_PROBLEM:_
Each record here should be printed again exactly; please leave its pictures out.

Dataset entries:

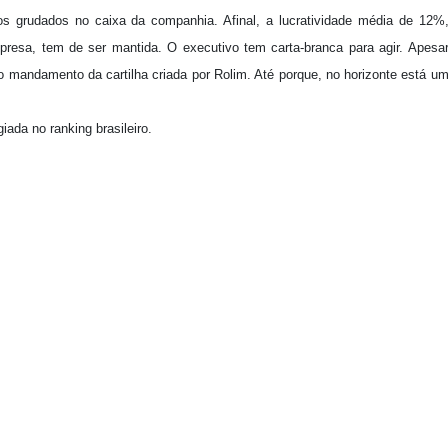
s grudados no caixa da companhia. Afinal, a lucratividade média de 12%
presa, tem de ser mantida. O executivo tem carta-branca para agir. Apesa
 mandamento da cartilha criada por Rolim. Até porque, no horizonte está u
iada no ranking brasileiro.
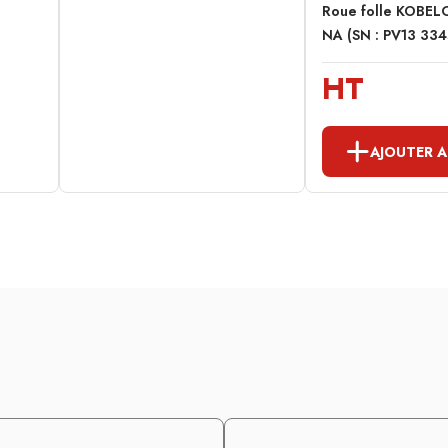
Roue folle KOBEL
NA (SN : PV13 334
HT
AJOUTER A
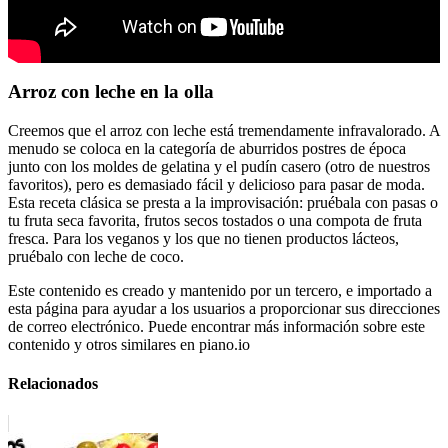
Arroz con leche en la olla
Creemos que el arroz con leche está tremendamente infravalorado. A
menudo se coloca en la categoría de aburridos postres de época
junto con los moldes de gelatina y el pudín casero (otro de nuestros
favoritos), pero es demasiado fácil y delicioso para pasar de moda.
Esta receta clásica se presta a la improvisación: pruébala con pasas o
tu fruta seca favorita, frutos secos tostados o una compota de fruta
fresca. Para los veganos y los que no tienen productos lácteos,
pruébalo con leche de coco.
Este contenido es creado y mantenido por un tercero, e importado a
esta página para ayudar a los usuarios a proporcionar sus direcciones
de correo electrónico. Puede encontrar más información sobre este
contenido y otros similares en piano.io
Relacionados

_RESPONSE TO THE EXERCISE:_
s grudados no caixa da companhia. Afinal, a lucratividade média de 12%
presa, tem de ser mantida. O executivo tem carta-branca para agir. Apesa
 mandamento da cartilha criada por Rolim. Até porque, no horizonte está u
iada no ranking brasileiro.
Roue folle KOBEL
NA (SN : PV13 334
HT
AJOUTER A
Arroz con leche en la olla
Creemos que el arroz con leche está tremendamente infravalorado. A
menudo se coloca en la categoría de aburridos postres de época
junto con los moldes de gelatina y el pudín casero (otro de nuestros
favoritos), pero es demasiado fácil y delicioso para pasar de moda.
Esta receta clásica se presta a la improvisación: pruébala con pasas o
tu fruta seca favorita, frutos secos tostados o una compota de fruta
fresca. Para los veganos y los que no tienen productos lácteos,
pruébalo con leche de coco.
Este contenido es creado y mantenido por un tercero, e importado a
esta página para ayudar a los usuarios a proporcionar sus direcciones
de correo electrónico. Puede encontrar más información sobre este
contenido y otros similares en piano.io
Relacionados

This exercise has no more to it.